▸ Your instructions:
Note on the material below: return exactly the lines from the line that holds "Вызвать инженера" through the line that holds "aplicación inmediat", and leave out each picture.

▸ Material shown:
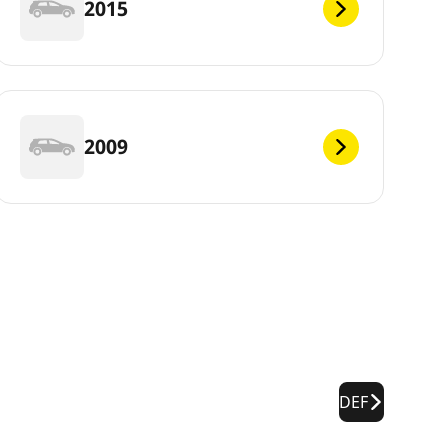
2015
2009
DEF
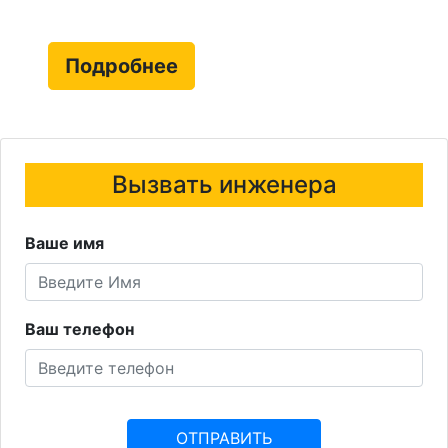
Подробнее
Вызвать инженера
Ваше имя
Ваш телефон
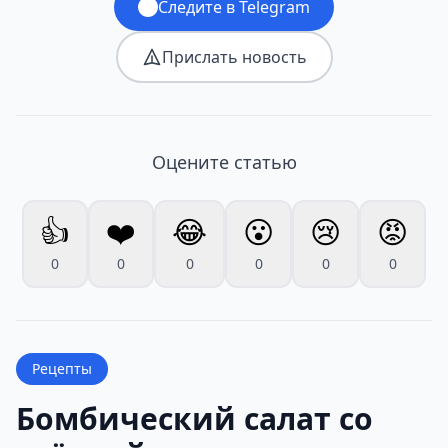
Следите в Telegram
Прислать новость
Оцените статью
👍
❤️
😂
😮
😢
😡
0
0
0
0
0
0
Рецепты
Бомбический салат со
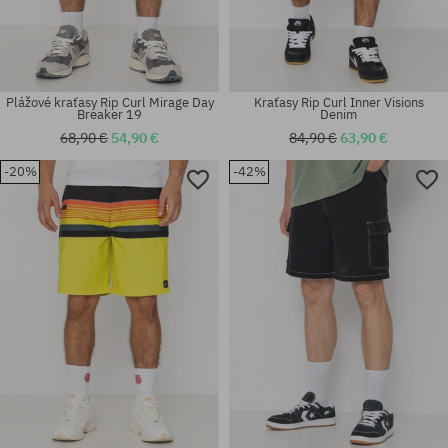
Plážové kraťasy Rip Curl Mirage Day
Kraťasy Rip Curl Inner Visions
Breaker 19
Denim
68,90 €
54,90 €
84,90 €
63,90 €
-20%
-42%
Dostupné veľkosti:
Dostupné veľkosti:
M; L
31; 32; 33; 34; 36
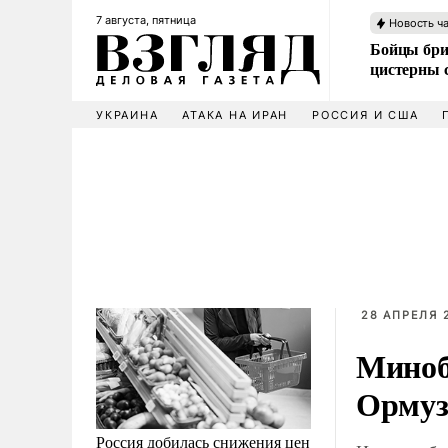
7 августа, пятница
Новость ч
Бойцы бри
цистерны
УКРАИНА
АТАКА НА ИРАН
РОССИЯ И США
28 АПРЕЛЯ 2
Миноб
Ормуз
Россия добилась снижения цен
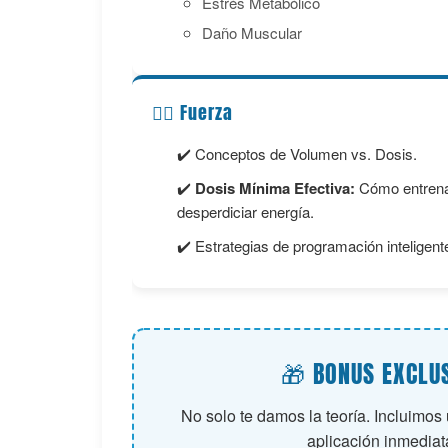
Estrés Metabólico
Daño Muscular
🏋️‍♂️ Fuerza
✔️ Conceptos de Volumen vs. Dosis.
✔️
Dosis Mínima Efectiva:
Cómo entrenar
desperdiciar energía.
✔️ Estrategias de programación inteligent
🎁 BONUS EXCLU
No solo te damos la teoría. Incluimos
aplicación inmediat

--

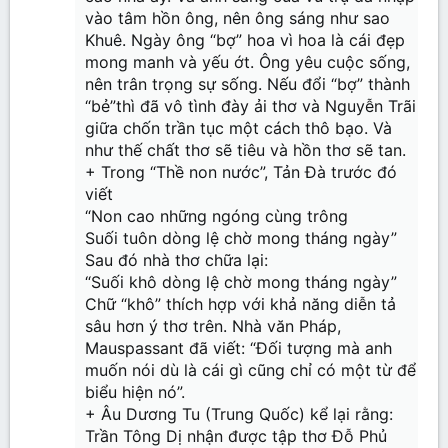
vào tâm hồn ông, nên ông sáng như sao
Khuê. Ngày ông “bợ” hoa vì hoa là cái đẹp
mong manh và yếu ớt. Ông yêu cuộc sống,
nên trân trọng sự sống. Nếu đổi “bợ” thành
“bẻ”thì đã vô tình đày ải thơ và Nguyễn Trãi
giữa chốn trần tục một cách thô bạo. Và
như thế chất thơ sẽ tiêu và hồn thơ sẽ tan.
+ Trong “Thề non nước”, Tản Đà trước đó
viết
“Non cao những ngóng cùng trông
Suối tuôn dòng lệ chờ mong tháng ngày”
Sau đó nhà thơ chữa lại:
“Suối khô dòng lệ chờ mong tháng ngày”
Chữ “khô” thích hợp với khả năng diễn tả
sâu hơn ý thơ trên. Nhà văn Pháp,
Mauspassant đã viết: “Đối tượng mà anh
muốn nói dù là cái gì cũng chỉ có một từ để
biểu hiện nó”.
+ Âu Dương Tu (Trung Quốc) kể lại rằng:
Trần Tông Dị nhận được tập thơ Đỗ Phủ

▸ Output for this task:
Вызвать инженера
Ваше имя
Ваш телефон
Следите в Telegram
Прислать новость
Оцените статью
👍
❤️
😂
😮
😢
😡
0
0
0
0
0
0
Рецепты
Бомбический салат со
Plážové kraťasy Rip Curl Mirage Day
Kraťasy Rip Curl Inner Visions
Breaker 19
Denim
68,90 €
54,90 €
84,90 €
63,90 €
-20%
-42%
Dostupné veľkosti:
Dostupné veľkosti:
M; L
31; 32; 33; 34; 36
7 августа, пятница
Новость ч
Бойцы бри
цистерны
УКРАИНА
АТАКА НА ИРАН
РОССИЯ И США
28 АПРЕЛЯ 2
Миноб
Ормуз
Россия добилась снижения цен
Estrés Metabólico
Daño Muscular
🏋️‍♂️ Fuerza
✔️ Conceptos de Volumen vs. Dosis.
✔️
Dosis Mínima Efectiva:
Cómo entrenar
desperdiciar energía.
✔️ Estrategias de programación inteligent
🎁 BONUS EXCLU
No solo te damos la teoría. Incluimos
aplicación inmediat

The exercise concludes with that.